*Supplied records*
Segment Open

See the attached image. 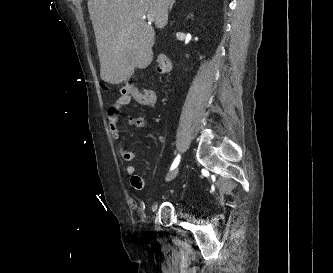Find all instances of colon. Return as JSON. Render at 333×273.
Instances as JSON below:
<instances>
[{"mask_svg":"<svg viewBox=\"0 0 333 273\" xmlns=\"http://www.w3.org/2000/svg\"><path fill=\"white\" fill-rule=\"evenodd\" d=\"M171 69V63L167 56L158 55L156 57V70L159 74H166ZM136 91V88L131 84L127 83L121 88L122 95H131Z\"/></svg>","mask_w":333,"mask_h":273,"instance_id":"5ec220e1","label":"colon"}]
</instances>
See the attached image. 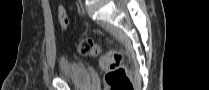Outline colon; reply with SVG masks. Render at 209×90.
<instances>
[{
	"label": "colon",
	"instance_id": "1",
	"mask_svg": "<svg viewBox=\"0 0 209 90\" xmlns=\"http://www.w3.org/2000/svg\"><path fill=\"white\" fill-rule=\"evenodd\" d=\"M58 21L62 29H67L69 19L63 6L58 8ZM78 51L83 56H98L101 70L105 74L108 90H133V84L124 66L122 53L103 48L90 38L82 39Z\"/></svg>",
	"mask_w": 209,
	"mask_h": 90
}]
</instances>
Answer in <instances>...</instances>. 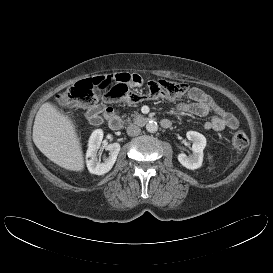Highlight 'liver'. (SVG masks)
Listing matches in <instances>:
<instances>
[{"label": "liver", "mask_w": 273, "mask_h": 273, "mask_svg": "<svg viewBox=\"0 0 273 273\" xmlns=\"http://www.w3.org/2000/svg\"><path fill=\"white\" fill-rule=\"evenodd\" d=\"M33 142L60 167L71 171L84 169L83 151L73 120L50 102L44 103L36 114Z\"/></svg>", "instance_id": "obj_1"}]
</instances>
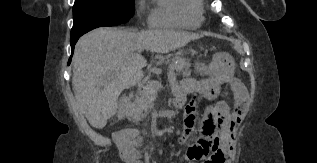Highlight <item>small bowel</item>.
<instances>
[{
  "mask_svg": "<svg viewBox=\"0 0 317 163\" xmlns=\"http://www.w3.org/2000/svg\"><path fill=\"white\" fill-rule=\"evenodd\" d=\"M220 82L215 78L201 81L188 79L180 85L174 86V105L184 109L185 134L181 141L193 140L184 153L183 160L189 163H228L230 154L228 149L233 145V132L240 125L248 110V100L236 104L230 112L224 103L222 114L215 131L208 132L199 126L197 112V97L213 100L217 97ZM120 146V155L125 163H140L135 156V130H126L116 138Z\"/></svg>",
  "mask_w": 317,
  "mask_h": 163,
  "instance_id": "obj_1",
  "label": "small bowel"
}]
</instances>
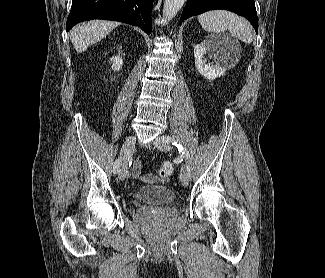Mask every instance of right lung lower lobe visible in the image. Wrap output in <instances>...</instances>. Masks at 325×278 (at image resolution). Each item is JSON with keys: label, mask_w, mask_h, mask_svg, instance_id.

Segment Closed
Segment Open

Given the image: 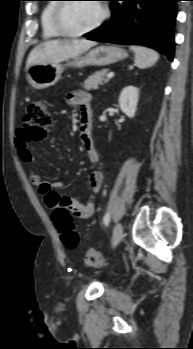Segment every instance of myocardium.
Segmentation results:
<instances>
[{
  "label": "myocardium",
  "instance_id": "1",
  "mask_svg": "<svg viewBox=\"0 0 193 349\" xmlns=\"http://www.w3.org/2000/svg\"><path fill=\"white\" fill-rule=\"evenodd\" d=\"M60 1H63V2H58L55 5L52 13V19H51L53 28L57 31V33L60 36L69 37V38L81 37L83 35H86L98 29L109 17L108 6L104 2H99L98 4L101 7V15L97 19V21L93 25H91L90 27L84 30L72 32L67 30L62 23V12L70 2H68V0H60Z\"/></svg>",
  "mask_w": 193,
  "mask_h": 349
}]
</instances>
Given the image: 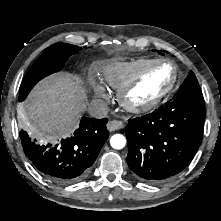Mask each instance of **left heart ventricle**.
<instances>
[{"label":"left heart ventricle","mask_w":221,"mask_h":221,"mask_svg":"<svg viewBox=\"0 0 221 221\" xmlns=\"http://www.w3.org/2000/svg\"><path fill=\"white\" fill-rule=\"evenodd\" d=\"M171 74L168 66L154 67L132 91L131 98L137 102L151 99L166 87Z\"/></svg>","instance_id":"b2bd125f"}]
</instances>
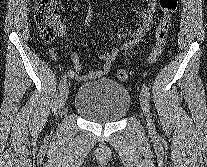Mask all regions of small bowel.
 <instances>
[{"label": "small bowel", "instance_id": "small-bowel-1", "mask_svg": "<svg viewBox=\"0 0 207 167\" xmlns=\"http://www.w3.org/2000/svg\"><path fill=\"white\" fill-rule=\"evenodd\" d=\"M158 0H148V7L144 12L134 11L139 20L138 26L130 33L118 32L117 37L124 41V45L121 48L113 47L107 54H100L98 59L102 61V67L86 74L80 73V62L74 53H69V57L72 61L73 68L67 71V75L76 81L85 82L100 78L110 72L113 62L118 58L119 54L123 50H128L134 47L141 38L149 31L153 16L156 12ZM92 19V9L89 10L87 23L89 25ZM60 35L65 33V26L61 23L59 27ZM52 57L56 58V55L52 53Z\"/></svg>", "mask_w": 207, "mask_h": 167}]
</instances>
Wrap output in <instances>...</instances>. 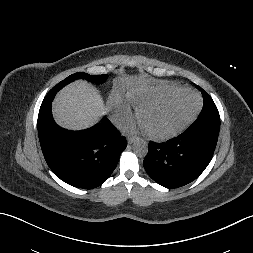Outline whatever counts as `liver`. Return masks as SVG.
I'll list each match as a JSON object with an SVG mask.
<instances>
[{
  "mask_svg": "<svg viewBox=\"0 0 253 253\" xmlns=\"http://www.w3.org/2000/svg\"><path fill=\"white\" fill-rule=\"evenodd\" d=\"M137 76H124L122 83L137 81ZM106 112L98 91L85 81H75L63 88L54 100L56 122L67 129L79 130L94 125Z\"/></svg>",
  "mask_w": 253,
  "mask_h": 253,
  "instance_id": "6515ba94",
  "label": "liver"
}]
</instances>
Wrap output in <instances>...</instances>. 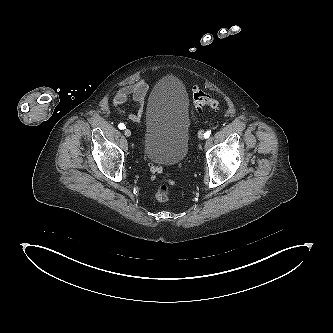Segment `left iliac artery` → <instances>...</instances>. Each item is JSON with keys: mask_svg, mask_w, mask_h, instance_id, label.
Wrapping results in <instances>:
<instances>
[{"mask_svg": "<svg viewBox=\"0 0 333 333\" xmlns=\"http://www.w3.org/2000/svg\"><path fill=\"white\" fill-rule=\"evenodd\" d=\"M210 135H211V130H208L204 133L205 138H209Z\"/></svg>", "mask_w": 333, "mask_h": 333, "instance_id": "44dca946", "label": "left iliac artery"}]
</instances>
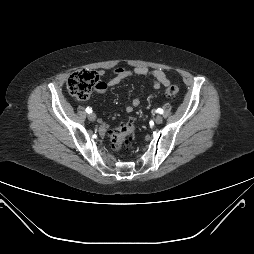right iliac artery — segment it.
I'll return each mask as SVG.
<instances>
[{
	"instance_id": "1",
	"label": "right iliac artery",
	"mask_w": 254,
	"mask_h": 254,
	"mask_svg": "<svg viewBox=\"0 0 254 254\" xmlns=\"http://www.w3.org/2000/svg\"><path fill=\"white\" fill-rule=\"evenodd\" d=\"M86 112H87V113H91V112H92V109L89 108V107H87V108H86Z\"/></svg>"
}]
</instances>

Segment Closed

*Problem to solve*
Within the listing above, extract exactly the lines that run from the one containing "Highlight <item>small bowel</item>." through the one containing "Mask every instance", excluding any pictures.

*Reply*
Highlight <item>small bowel</item>.
<instances>
[{
  "mask_svg": "<svg viewBox=\"0 0 317 163\" xmlns=\"http://www.w3.org/2000/svg\"><path fill=\"white\" fill-rule=\"evenodd\" d=\"M220 82L215 78L201 81L188 79L180 85L174 86V105L184 109L185 134L181 141L193 140L184 153L183 160L189 163H228L230 154L228 149L233 145V132L240 125L248 110V100L236 104L230 112L224 103L222 114L215 131L208 132L199 126L197 112V97L213 100L217 97ZM120 146V155L125 163H140L135 156V130H126L116 138Z\"/></svg>",
  "mask_w": 317,
  "mask_h": 163,
  "instance_id": "obj_1",
  "label": "small bowel"
}]
</instances>
Mask every instance of right lung lower lobe visible in the image. Wrap output in <instances>...</instances>. Masks at 325×278 (at image resolution). Each item is JSON with keys: label, mask_w, mask_h, mask_svg, instance_id.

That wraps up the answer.